* [Transcribed page contents]
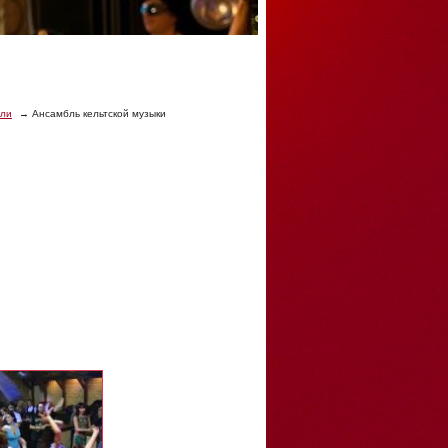
бли
Ансамбль кельтской музыки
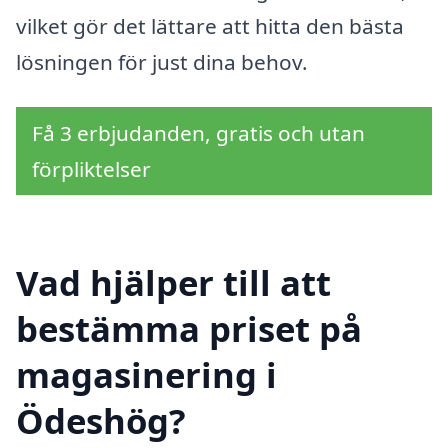
vilket gör det lättare att hitta den bästa
lösningen för just dina behov.
Få 3 erbjudanden, gratis och utan
förpliktelser
Vad hjälper till att
bestämma priset på
magasinering i
Ödeshög?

* [The task] Please reproduce each entry above word for word and keep the pictures out of the copy.

* [Answer to this task]
бли
Ансамбль кельтской музыки
vilket gör det lättare att hitta den bästa
lösningen för just dina behov.
Få 3 erbjudanden, gratis och utan
förpliktelser
Vad hjälper till att
bestämma priset på
magasinering i
Ödeshög?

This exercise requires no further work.